_Required action_:
Without the pictures, reproduce the records that follow exactly.

_Data supplied_:
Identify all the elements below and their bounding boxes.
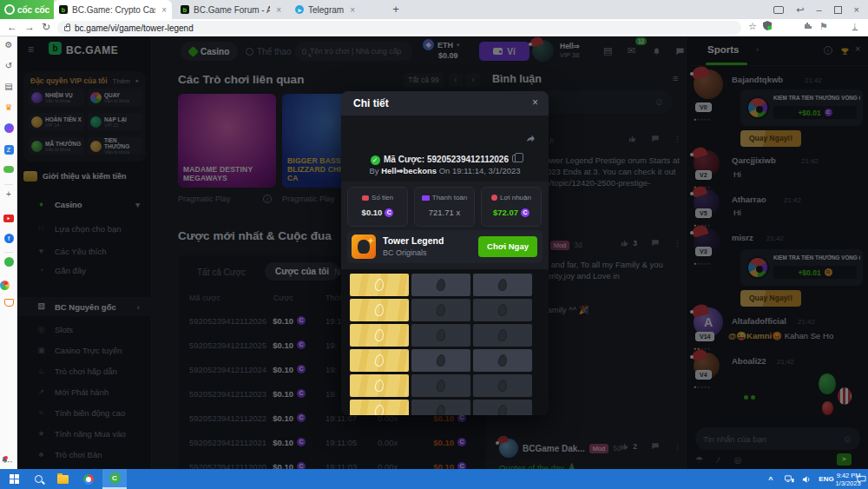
- referral-link[interactable]: Giới thiệu và kiếm tiền: [23, 167, 146, 186]
- start-button[interactable]: [3, 469, 24, 489]
- crown-icon[interactable]: ♛: [0, 102, 17, 112]
- more-icon[interactable]: ⋯: [0, 457, 17, 466]
- chat-message-field[interactable]: [703, 434, 833, 444]
- vip-card-quest[interactable]: NHIỆM VỤVẫn bị khóa: [29, 89, 84, 106]
- sidebar-item-picks[interactable]: ∷Lựa chọn cho bạn: [17, 219, 152, 238]
- share-icon[interactable]: [525, 131, 536, 147]
- player-name[interactable]: Hell⇒beckons: [381, 166, 437, 175]
- close-window-button[interactable]: ×: [854, 4, 859, 15]
- sidebar-item-live-casino[interactable]: ▣Casino Trực tuyến: [17, 340, 152, 360]
- green-app-icon[interactable]: [0, 257, 17, 268]
- address-bar[interactable]: bc.game/vi/game/tower-legend: [57, 21, 741, 35]
- chat-mention[interactable]: @😜Kamni😡: [728, 331, 782, 340]
- tab-my-bets[interactable]: Cược của tôi: [265, 262, 339, 281]
- casino-tab[interactable]: Casino: [181, 42, 238, 61]
- chat-username[interactable]: Aboali22: [732, 356, 766, 366]
- youtube-icon[interactable]: ▸: [0, 212, 17, 222]
- rain-tip-icon[interactable]: ☂: [695, 455, 703, 465]
- facebook-icon[interactable]: f: [0, 233, 17, 243]
- taskbar-search-icon[interactable]: [28, 469, 49, 489]
- commenter-avatar[interactable]: [499, 439, 518, 458]
- colorful-app-icon[interactable]: [0, 282, 10, 292]
- chat-username[interactable]: Qarcjjixiwb: [732, 155, 776, 165]
- tab-bcgame[interactable]: b BC.Game: Crypto Casino Gan ×: [54, 0, 172, 19]
- username[interactable]: Hell⇒: [560, 42, 580, 50]
- carousel-prev-icon[interactable]: ‹: [449, 73, 463, 87]
- emoji-icon[interactable]: ☺: [843, 433, 852, 444]
- like-icon[interactable]: [628, 135, 637, 143]
- mail-icon[interactable]: ✉: [628, 45, 635, 56]
- sidebar-item-buy-feature[interactable]: ★Tính năng Mua vào: [17, 424, 152, 443]
- copy-icon[interactable]: [512, 155, 519, 162]
- reply-bubble-icon[interactable]: [651, 135, 660, 143]
- tab-close-icon[interactable]: ×: [276, 5, 281, 15]
- bet-row[interactable]: 59205239412112020$0.10C19:11:030.00x$0.1…: [178, 455, 486, 469]
- sidebar-item-recent[interactable]: ◔Gần đây: [17, 261, 152, 280]
- tab-telegram[interactable]: ➤ Telegram ×: [290, 0, 384, 19]
- workspace-back-icon[interactable]: ↩: [796, 4, 804, 16]
- adblock-shield-icon[interactable]: [763, 21, 772, 32]
- send-icon[interactable]: ➤: [837, 453, 852, 466]
- tab-forum[interactable]: b BC.Game Forum - A Cryptoc. ×: [175, 0, 286, 19]
- spin-now-button[interactable]: Quay Ngay!!: [740, 130, 801, 147]
- balance-selector[interactable]: ◆ ETH ▾: [423, 39, 460, 50]
- bell-icon[interactable]: [652, 44, 661, 60]
- bookmark-star-icon[interactable]: ☆: [748, 21, 757, 32]
- tray-chevron-icon[interactable]: ^: [764, 469, 778, 489]
- tab-close-icon[interactable]: ×: [161, 5, 167, 15]
- game-search[interactable]: [295, 42, 412, 61]
- sports-tab[interactable]: Thể thao: [239, 42, 298, 61]
- sidebar-item-high-volatility[interactable]: ≈Tính biến động cao: [17, 403, 152, 422]
- reload-icon[interactable]: ↻: [42, 21, 50, 33]
- gear-icon[interactable]: ⚙: [0, 40, 17, 50]
- messenger-icon[interactable]: [0, 123, 17, 135]
- info-icon[interactable]: i: [263, 195, 272, 203]
- new-tab-button[interactable]: +: [389, 3, 403, 17]
- support-chat-icon[interactable]: [675, 44, 685, 60]
- rules-pencil-icon[interactable]: ∕: [718, 455, 720, 465]
- game-name[interactable]: Tower Legend: [383, 235, 444, 246]
- bet-row[interactable]: 59205239412112021$0.10C19:11:050.00x$0.1…: [178, 431, 486, 454]
- tower-legend-thumbnail[interactable]: [352, 235, 376, 259]
- like-icon[interactable]: [621, 239, 629, 248]
- trophy-icon[interactable]: [840, 44, 850, 60]
- more-dots-icon[interactable]: ⋮: [674, 442, 681, 451]
- vip-card-cashback[interactable]: HOÀN TIỀN XVIP 14: [29, 113, 84, 130]
- forward-icon[interactable]: →: [24, 21, 35, 33]
- game-card-madame-destiny[interactable]: MADAME DESTINY MEGAWAYS: [178, 94, 276, 188]
- user-avatar[interactable]: [532, 40, 554, 62]
- downloads-tray-icon[interactable]: ↓: [852, 21, 858, 30]
- reply-bubble-icon[interactable]: [651, 239, 660, 248]
- zalo-icon[interactable]: Z: [0, 144, 17, 155]
- tab-close-icon[interactable]: ×: [350, 5, 355, 15]
- volume-icon[interactable]: [799, 469, 814, 489]
- vip-more-link[interactable]: Thêm: [113, 77, 130, 85]
- sidebar-item-table-games[interactable]: ♣Trò chơi Bàn: [17, 445, 152, 464]
- all-games-button[interactable]: Tất cả 99: [404, 73, 444, 87]
- extension-icon[interactable]: [804, 21, 812, 31]
- play-now-button[interactable]: Chơi Ngay: [478, 236, 537, 257]
- gif-icon[interactable]: ◎: [734, 455, 742, 465]
- games-icon[interactable]: [0, 165, 17, 175]
- emoji-icon[interactable]: ☺: [654, 96, 664, 107]
- vip-card-spin[interactable]: QUAYVẫn bị khóa: [88, 89, 143, 106]
- chat-username[interactable]: misrz: [732, 233, 753, 242]
- sidebar-item-new-releases[interactable]: ↗Mới Phát hành: [17, 382, 152, 401]
- sidebar-item-hot-games[interactable]: ♨Trò chơi hấp dẫn: [17, 361, 152, 380]
- more-dots-icon[interactable]: ⋮: [674, 135, 681, 143]
- bonus-spin-card[interactable]: KIẾM TRA TIỀN THƯỞNG VÒNG QU +$0.01C: [740, 89, 863, 126]
- file-explorer-icon[interactable]: [52, 469, 73, 489]
- coccoc-brand[interactable]: cốc cốc: [0, 0, 54, 19]
- coccoc-taskbar-icon[interactable]: C: [102, 469, 127, 489]
- chat-room-tab[interactable]: Sports: [707, 44, 739, 55]
- chevron-right-icon[interactable]: ›: [756, 45, 759, 54]
- commenter-name[interactable]: BCGame Dak...: [523, 444, 585, 453]
- tab-all-bets[interactable]: Tất cả Cược: [197, 268, 246, 277]
- vip-card-bonus-code[interactable]: MÃ THƯỞNGVẫn bị khóa: [29, 137, 84, 155]
- feed-icon[interactable]: ▤: [0, 82, 17, 91]
- chat-username[interactable]: Altafadofficial: [732, 316, 786, 326]
- minimize-button[interactable]: –: [816, 4, 821, 15]
- sidebar-item-favorites[interactable]: ♥Các Yêu thích: [17, 241, 152, 261]
- quests-list-icon[interactable]: ▤: [603, 45, 612, 56]
- close-chat-icon[interactable]: ×: [855, 43, 860, 54]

_Answer area_:
Identify all the elements below and their bounding boxes.
- referral-link[interactable]: Giới thiệu và kiếm tiền: [23, 167, 146, 186]
- start-button[interactable]: [3, 469, 24, 489]
- crown-icon[interactable]: ♛: [0, 102, 17, 112]
- more-icon[interactable]: ⋯: [0, 457, 17, 466]
- chat-message-field[interactable]: [703, 434, 833, 444]
- vip-card-quest[interactable]: NHIỆM VỤVẫn bị khóa: [29, 89, 84, 106]
- sidebar-item-picks[interactable]: ∷Lựa chọn cho bạn: [17, 219, 152, 238]
- share-icon[interactable]: [525, 131, 536, 147]
- player-name[interactable]: Hell⇒beckons: [381, 166, 437, 175]
- close-window-button[interactable]: ×: [854, 4, 859, 15]
- sidebar-item-live-casino[interactable]: ▣Casino Trực tuyến: [17, 340, 152, 360]
- green-app-icon[interactable]: [0, 257, 17, 268]
- address-bar[interactable]: bc.game/vi/game/tower-legend: [57, 21, 741, 35]
- chat-mention[interactable]: @😜Kamni😡: [728, 331, 782, 340]
- tab-my-bets[interactable]: Cược của tôi: [265, 262, 339, 281]
- casino-tab[interactable]: Casino: [181, 42, 238, 61]
- chat-username[interactable]: Aboali22: [732, 356, 766, 366]
- youtube-icon[interactable]: ▸: [0, 212, 17, 222]
- rain-tip-icon[interactable]: ☂: [695, 455, 703, 465]
- facebook-icon[interactable]: f: [0, 233, 17, 243]
- taskbar-search-icon[interactable]: [28, 469, 49, 489]
- commenter-avatar[interactable]: [499, 439, 518, 458]
- colorful-app-icon[interactable]: [0, 282, 10, 292]
- chat-username[interactable]: Qarcjjixiwb: [732, 155, 776, 165]
- tab-bcgame[interactable]: b BC.Game: Crypto Casino Gan ×: [54, 0, 172, 19]
- username[interactable]: Hell⇒: [560, 42, 580, 50]
- carousel-prev-icon[interactable]: ‹: [449, 73, 463, 87]
- emoji-icon[interactable]: ☺: [843, 433, 852, 444]
- like-icon[interactable]: [628, 135, 637, 143]
- mail-icon[interactable]: ✉: [628, 45, 635, 56]
- sidebar-item-buy-feature[interactable]: ★Tính năng Mua vào: [17, 424, 152, 443]
- copy-icon[interactable]: [512, 155, 519, 162]
- reply-bubble-icon[interactable]: [651, 135, 660, 143]
- tab-close-icon[interactable]: ×: [276, 5, 281, 15]
- bet-row[interactable]: 59205239412112020$0.10C19:11:030.00x$0.1…: [178, 455, 486, 469]
- sidebar-item-recent[interactable]: ◔Gần đây: [17, 261, 152, 280]
- tab-telegram[interactable]: ➤ Telegram ×: [290, 0, 384, 19]
- workspace-back-icon[interactable]: ↩: [796, 4, 804, 16]
- adblock-shield-icon[interactable]: [763, 21, 772, 32]
- send-icon[interactable]: ➤: [837, 453, 852, 466]
- tab-forum[interactable]: b BC.Game Forum - A Cryptoc. ×: [175, 0, 286, 19]
- spin-now-button[interactable]: Quay Ngay!!: [740, 130, 801, 147]
- balance-selector[interactable]: ◆ ETH ▾: [423, 39, 460, 50]
- bell-icon[interactable]: [652, 44, 661, 60]
- bookmark-star-icon[interactable]: ☆: [748, 21, 757, 32]
- tray-chevron-icon[interactable]: ^: [764, 469, 778, 489]
- tab-close-icon[interactable]: ×: [161, 5, 167, 15]
- game-search[interactable]: [295, 42, 412, 61]
- sports-tab[interactable]: Thể thao: [239, 42, 298, 61]
- sidebar-item-high-volatility[interactable]: ≈Tính biến động cao: [17, 403, 152, 422]
- reload-icon[interactable]: ↻: [42, 21, 50, 33]
- gear-icon[interactable]: ⚙: [0, 40, 17, 50]
- messenger-icon[interactable]: [0, 123, 17, 135]
- info-icon[interactable]: i: [263, 195, 272, 203]
- new-tab-button[interactable]: +: [389, 3, 403, 17]
- support-chat-icon[interactable]: [675, 44, 685, 60]
- rules-pencil-icon[interactable]: ∕: [718, 455, 720, 465]
- game-name[interactable]: Tower Legend: [383, 235, 444, 246]
- bet-row[interactable]: 59205239412112021$0.10C19:11:050.00x$0.1…: [178, 431, 486, 454]
- tower-legend-thumbnail[interactable]: [352, 235, 376, 259]
- like-icon[interactable]: [621, 239, 629, 248]
- trophy-icon[interactable]: [840, 44, 850, 60]
- more-dots-icon[interactable]: ⋮: [674, 442, 681, 451]
- vip-card-cashback[interactable]: HOÀN TIỀN XVIP 14: [29, 113, 84, 130]
- forward-icon[interactable]: →: [24, 21, 35, 33]
- game-card-madame-destiny[interactable]: MADAME DESTINY MEGAWAYS: [178, 94, 276, 188]
- user-avatar[interactable]: [532, 40, 554, 62]
- downloads-tray-icon[interactable]: ↓: [852, 21, 858, 30]
- reply-bubble-icon[interactable]: [651, 239, 660, 248]
- zalo-icon[interactable]: Z: [0, 144, 17, 155]
- tab-close-icon[interactable]: ×: [350, 5, 355, 15]
- volume-icon[interactable]: [799, 469, 814, 489]
- vip-more-link[interactable]: Thêm: [113, 77, 130, 85]
- sidebar-item-table-games[interactable]: ♣Trò chơi Bàn: [17, 445, 152, 464]
- all-games-button[interactable]: Tất cả 99: [404, 73, 444, 87]
- extension-icon[interactable]: [804, 21, 812, 31]
- play-now-button[interactable]: Chơi Ngay: [478, 236, 537, 257]
- gif-icon[interactable]: ◎: [734, 455, 742, 465]
- games-icon[interactable]: [0, 165, 17, 175]
- emoji-icon[interactable]: ☺: [654, 96, 664, 107]
- vip-card-spin[interactable]: QUAYVẫn bị khóa: [88, 89, 143, 106]
- chat-username[interactable]: misrz: [732, 233, 753, 242]
- sidebar-item-new-releases[interactable]: ↗Mới Phát hành: [17, 382, 152, 401]
- sidebar-item-hot-games[interactable]: ♨Trò chơi hấp dẫn: [17, 361, 152, 380]
- more-dots-icon[interactable]: ⋮: [674, 135, 681, 143]
- bonus-spin-card[interactable]: KIẾM TRA TIỀN THƯỞNG VÒNG QU +$0.01C: [740, 89, 863, 126]
- file-explorer-icon[interactable]: [52, 469, 73, 489]
- coccoc-brand[interactable]: cốc cốc: [0, 0, 54, 19]
- coccoc-taskbar-icon[interactable]: C: [102, 469, 127, 489]
- chat-room-tab[interactable]: Sports: [707, 44, 739, 55]
- chevron-right-icon[interactable]: ›: [756, 45, 759, 54]
- commenter-name[interactable]: BCGame Dak...: [523, 444, 585, 453]
- tab-all-bets[interactable]: Tất cả Cược: [197, 268, 246, 277]
- vip-card-bonus-code[interactable]: MÃ THƯỞNGVẫn bị khóa: [29, 137, 84, 155]
- feed-icon[interactable]: ▤: [0, 82, 17, 91]
- chat-username[interactable]: Altafadofficial: [732, 316, 786, 326]
- minimize-button[interactable]: –: [816, 4, 821, 15]
- sidebar-item-favorites[interactable]: ♥Các Yêu thích: [17, 241, 152, 261]
- quests-list-icon[interactable]: ▤: [603, 45, 612, 56]
- close-chat-icon[interactable]: ×: [855, 43, 860, 54]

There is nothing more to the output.